▶ **Your instructions**:
Start at the first line of the listing below. Write out each line exactly, stopping after the one that contains "What do you see at coordinates (745, 114)".

▶ **Provided records**:
<<<<

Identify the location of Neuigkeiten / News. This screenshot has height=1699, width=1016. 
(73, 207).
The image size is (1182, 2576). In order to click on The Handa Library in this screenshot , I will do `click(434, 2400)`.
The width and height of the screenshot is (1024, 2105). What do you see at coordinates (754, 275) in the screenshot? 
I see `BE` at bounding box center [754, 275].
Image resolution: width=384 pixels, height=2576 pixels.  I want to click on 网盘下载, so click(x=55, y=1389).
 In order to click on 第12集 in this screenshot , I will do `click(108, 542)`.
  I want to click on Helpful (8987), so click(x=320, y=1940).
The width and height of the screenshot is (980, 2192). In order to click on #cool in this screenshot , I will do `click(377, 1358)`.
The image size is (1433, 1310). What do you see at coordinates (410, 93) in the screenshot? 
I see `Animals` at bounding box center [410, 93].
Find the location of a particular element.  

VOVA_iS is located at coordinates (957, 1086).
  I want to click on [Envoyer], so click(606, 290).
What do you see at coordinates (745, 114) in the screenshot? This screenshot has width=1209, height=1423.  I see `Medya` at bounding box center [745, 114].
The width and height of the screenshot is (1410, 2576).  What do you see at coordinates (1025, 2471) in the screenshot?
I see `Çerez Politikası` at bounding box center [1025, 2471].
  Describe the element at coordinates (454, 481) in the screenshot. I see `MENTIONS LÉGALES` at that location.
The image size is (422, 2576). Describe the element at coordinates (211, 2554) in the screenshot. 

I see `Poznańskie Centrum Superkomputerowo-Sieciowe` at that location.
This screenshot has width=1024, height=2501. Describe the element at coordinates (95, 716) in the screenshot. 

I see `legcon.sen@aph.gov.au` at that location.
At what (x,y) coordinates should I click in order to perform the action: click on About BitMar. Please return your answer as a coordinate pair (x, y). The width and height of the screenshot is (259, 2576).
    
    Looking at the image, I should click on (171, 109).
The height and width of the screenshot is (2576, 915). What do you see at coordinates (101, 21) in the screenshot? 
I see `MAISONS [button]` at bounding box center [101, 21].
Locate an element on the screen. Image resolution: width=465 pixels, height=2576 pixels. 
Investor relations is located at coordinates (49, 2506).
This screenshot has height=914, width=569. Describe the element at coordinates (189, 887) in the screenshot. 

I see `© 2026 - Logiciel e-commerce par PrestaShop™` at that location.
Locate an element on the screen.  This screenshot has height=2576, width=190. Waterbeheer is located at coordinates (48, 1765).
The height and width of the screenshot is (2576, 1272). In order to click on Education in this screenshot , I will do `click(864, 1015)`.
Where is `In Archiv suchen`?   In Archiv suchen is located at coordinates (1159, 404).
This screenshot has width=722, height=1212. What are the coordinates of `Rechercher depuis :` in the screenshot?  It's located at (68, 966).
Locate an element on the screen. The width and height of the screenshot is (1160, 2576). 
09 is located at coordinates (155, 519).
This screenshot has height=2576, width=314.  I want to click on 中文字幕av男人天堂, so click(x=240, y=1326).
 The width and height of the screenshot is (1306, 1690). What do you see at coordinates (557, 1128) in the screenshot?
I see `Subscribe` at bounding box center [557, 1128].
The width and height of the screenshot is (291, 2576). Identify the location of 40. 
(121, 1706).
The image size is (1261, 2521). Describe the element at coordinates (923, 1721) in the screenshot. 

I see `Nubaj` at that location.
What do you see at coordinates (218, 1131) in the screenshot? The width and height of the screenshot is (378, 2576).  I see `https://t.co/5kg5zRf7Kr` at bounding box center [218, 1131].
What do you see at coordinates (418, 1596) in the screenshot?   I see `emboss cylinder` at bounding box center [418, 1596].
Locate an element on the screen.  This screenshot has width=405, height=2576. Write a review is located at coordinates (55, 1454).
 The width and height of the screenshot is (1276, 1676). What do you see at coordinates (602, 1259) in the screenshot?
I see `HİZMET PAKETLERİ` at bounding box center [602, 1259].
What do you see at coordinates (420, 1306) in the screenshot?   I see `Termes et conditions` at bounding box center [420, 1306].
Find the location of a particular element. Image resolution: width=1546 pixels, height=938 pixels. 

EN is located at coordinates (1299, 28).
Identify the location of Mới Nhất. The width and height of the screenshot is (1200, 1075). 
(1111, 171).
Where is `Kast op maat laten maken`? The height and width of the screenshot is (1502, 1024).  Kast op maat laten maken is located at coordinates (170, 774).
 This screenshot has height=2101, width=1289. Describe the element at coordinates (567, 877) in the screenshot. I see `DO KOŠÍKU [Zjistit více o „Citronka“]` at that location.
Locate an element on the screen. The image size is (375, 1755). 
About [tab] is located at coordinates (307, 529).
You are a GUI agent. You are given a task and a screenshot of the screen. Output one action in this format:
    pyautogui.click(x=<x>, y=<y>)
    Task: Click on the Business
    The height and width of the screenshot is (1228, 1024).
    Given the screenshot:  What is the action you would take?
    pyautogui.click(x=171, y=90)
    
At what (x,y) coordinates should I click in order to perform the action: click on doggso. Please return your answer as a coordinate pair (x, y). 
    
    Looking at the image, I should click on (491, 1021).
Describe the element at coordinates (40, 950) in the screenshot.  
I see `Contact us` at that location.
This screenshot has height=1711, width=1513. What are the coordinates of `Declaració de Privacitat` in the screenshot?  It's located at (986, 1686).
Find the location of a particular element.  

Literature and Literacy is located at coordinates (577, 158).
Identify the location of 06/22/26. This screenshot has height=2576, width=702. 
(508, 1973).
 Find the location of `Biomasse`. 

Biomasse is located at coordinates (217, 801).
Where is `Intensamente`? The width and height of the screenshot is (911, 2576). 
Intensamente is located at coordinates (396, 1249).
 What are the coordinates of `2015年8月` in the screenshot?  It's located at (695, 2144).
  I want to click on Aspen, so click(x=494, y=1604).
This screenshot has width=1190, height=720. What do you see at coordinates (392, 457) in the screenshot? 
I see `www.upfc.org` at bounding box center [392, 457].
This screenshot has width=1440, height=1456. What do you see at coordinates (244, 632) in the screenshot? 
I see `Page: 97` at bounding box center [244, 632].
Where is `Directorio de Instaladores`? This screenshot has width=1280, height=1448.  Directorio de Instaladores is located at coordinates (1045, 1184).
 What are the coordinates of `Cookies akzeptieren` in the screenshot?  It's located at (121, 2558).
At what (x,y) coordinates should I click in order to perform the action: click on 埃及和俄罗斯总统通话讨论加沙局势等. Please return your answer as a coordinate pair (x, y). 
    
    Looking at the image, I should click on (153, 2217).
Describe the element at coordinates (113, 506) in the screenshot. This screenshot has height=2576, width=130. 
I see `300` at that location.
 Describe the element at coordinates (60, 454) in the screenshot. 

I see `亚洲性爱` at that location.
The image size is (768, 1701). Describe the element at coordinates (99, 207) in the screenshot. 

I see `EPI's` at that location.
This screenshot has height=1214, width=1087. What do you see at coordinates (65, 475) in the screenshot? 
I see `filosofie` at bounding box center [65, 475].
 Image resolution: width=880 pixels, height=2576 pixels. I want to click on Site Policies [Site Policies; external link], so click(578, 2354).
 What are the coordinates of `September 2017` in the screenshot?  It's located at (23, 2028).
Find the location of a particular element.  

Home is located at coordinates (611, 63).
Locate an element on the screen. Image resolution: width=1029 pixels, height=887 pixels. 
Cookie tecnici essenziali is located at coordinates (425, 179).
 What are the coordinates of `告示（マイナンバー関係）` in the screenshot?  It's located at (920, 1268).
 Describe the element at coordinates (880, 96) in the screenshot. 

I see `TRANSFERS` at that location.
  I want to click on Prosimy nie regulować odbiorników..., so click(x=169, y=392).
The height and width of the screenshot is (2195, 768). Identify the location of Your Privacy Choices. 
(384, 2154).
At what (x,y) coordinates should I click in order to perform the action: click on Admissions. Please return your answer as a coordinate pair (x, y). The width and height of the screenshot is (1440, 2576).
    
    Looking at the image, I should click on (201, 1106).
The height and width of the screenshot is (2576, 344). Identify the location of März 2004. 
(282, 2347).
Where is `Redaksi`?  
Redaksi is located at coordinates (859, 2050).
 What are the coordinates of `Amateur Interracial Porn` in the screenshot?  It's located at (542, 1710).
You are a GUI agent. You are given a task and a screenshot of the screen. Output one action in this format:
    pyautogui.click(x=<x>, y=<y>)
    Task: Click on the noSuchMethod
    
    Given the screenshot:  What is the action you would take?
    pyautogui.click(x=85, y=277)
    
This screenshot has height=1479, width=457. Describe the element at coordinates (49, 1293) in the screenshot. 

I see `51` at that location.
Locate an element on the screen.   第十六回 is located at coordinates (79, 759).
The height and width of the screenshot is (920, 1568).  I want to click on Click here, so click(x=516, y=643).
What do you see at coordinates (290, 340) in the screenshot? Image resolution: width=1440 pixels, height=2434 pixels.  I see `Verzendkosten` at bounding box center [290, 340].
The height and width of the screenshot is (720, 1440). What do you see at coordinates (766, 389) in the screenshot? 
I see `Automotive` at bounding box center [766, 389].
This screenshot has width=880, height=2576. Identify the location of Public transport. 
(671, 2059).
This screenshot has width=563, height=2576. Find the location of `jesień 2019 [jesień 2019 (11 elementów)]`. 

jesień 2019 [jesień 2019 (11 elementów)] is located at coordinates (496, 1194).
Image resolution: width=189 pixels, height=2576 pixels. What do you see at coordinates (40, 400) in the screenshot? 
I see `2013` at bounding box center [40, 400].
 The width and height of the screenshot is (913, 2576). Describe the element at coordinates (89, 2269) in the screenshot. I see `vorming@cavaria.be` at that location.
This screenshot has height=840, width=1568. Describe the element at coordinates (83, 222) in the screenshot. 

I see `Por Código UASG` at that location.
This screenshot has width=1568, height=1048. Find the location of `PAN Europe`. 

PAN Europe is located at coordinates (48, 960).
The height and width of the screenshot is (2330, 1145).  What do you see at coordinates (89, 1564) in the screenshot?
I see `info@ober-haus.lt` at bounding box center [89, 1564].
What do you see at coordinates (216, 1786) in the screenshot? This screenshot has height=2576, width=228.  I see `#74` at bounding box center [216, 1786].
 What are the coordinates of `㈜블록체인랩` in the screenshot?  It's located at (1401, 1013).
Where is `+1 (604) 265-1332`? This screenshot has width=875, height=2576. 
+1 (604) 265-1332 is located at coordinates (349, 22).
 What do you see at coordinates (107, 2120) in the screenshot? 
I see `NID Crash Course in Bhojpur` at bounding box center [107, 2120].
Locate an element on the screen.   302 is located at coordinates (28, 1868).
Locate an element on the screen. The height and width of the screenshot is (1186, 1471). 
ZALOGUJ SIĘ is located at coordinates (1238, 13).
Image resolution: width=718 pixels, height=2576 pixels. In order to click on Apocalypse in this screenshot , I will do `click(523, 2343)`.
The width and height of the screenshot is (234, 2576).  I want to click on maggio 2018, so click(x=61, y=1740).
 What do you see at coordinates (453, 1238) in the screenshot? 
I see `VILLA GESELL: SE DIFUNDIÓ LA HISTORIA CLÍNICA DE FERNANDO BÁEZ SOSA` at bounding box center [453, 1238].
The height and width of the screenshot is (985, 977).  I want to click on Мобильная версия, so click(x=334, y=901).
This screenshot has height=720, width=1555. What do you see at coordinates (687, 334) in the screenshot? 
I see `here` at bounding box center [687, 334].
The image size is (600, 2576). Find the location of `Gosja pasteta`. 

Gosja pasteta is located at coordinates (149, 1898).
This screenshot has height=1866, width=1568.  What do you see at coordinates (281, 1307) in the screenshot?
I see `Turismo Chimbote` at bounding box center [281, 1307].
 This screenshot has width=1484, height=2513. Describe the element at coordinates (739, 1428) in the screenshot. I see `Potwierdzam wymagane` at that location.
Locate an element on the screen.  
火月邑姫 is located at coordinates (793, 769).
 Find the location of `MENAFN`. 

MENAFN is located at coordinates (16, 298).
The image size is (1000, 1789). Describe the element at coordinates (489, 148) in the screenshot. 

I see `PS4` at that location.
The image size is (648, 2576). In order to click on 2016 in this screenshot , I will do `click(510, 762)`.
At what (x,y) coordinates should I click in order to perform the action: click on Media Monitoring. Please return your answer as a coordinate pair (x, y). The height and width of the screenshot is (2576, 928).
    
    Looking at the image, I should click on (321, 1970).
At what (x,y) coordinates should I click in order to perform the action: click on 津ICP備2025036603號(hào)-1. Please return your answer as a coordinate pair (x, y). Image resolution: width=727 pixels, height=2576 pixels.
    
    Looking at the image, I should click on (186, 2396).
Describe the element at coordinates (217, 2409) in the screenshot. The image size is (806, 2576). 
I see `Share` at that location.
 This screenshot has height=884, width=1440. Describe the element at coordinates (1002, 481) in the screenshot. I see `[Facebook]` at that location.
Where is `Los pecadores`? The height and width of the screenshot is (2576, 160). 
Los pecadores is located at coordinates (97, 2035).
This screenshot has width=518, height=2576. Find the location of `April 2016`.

>>>>

▶ **The answer**:
Identify the location of Neuigkeiten / News. This screenshot has height=1699, width=1016. 
(73, 207).
The image size is (1182, 2576). In order to click on The Handa Library in this screenshot , I will do `click(434, 2400)`.
The width and height of the screenshot is (1024, 2105). What do you see at coordinates (754, 275) in the screenshot? 
I see `BE` at bounding box center [754, 275].
Image resolution: width=384 pixels, height=2576 pixels.  I want to click on 网盘下载, so click(x=55, y=1389).
 In order to click on 第12集 in this screenshot , I will do `click(108, 542)`.
  I want to click on Helpful (8987), so click(x=320, y=1940).
The width and height of the screenshot is (980, 2192). In order to click on #cool in this screenshot , I will do `click(377, 1358)`.
The image size is (1433, 1310). What do you see at coordinates (410, 93) in the screenshot? 
I see `Animals` at bounding box center [410, 93].
Find the location of a particular element.  

VOVA_iS is located at coordinates (957, 1086).
  I want to click on [Envoyer], so click(606, 290).
What do you see at coordinates (745, 114) in the screenshot? This screenshot has width=1209, height=1423.  I see `Medya` at bounding box center [745, 114].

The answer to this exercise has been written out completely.